Dong He, Aditya Narain, and Tobias Adrian all hold executive positions at the IMF’s Monetary and Capital Markets Department. In a recent blog post, they delved into the risks they believe digital currencies pose to the financial industry and how unified regulations could overcome most of these risks.
The three executives identified determining valuation as one of the key challenges with digital currencies. Others include identifying, monitoring, and managing risks such as financial integrity risks for exchanges and wallets. Lack of investor protection and inaccurate disclosure for some stablecoins also pose challenges that ‘defy regulators.’
The IMF executives believe the solution lies in a unified regulatory approach. They think that the Financial Stability Board (FSB) should develop a global framework comprising standards for digital currencies.

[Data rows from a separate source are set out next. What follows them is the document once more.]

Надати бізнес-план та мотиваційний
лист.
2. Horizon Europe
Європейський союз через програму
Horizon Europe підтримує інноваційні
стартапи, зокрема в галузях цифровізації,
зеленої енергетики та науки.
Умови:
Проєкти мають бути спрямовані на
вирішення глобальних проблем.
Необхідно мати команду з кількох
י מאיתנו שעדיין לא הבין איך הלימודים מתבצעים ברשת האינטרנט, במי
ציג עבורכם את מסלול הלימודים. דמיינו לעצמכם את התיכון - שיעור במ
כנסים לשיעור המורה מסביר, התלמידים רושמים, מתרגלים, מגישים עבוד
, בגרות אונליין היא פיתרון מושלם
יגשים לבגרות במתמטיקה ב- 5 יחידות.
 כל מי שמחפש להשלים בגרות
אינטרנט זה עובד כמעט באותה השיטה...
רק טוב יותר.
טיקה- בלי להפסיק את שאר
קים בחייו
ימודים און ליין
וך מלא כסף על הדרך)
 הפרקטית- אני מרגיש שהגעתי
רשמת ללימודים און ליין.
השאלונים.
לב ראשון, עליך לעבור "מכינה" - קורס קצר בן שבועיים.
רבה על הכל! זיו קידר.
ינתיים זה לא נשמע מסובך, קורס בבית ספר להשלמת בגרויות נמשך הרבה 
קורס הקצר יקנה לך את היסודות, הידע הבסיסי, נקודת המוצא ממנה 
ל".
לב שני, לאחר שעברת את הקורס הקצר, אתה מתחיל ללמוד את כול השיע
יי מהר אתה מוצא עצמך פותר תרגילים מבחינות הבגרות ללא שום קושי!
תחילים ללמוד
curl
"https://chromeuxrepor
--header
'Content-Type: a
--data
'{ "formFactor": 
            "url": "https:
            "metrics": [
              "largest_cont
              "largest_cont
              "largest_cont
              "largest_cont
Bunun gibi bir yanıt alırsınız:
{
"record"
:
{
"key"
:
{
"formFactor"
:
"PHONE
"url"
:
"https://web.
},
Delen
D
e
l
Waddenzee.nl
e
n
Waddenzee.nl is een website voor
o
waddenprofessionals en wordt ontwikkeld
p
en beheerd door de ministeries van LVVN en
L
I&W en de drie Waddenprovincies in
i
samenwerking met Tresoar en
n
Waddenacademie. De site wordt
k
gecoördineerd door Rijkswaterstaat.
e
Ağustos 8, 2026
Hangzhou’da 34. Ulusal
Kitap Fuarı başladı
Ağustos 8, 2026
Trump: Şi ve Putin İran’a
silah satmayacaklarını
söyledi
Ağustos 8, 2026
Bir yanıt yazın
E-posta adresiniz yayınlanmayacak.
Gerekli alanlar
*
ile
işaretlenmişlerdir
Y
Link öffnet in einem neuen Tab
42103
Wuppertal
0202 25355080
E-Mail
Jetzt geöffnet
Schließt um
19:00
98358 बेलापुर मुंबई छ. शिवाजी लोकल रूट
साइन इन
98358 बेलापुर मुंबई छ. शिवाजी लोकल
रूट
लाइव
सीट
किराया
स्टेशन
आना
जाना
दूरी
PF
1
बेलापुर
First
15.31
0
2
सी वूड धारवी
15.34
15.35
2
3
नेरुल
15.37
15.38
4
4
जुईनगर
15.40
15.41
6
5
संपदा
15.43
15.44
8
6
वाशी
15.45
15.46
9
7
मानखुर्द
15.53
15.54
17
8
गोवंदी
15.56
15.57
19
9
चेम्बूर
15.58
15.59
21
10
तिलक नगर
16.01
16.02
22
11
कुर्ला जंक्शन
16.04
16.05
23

“The objective should be to provide a comprehensive and coordinated approach to managing risks to financial stability and market conduct that can be consistently applied across jurisdictions, while minimizing the potential for regulatory arbitrage, or moving activity to jurisdictions with easier requirements,” they said.
Currently, most countries are working on their own isolated national regulatory approaches. However, with digital currencies being cross-border and cross-sector, such approaches are unlikely to be comprehensive, the IMF believes. “Importantly, many crypto service providers operate across borders, making the task for supervision and enforcement more difficult. Uncoordinated regulatory measures may facilitate potentially destabilizing capital flows.”
The IMF’s recommendations for the best way to regulate the industry is first to license all digital currency service providers. These include storage, custody, transfer, and settlement services.
The Washington-based organization also believes that digital currency service providers must abide by the pre-existing rules for the specific sectors they operate in.
“For example, services and products for investments should have requirements similar to those of securities brokers and dealers, overseen by the securities regulator,” the officials noted.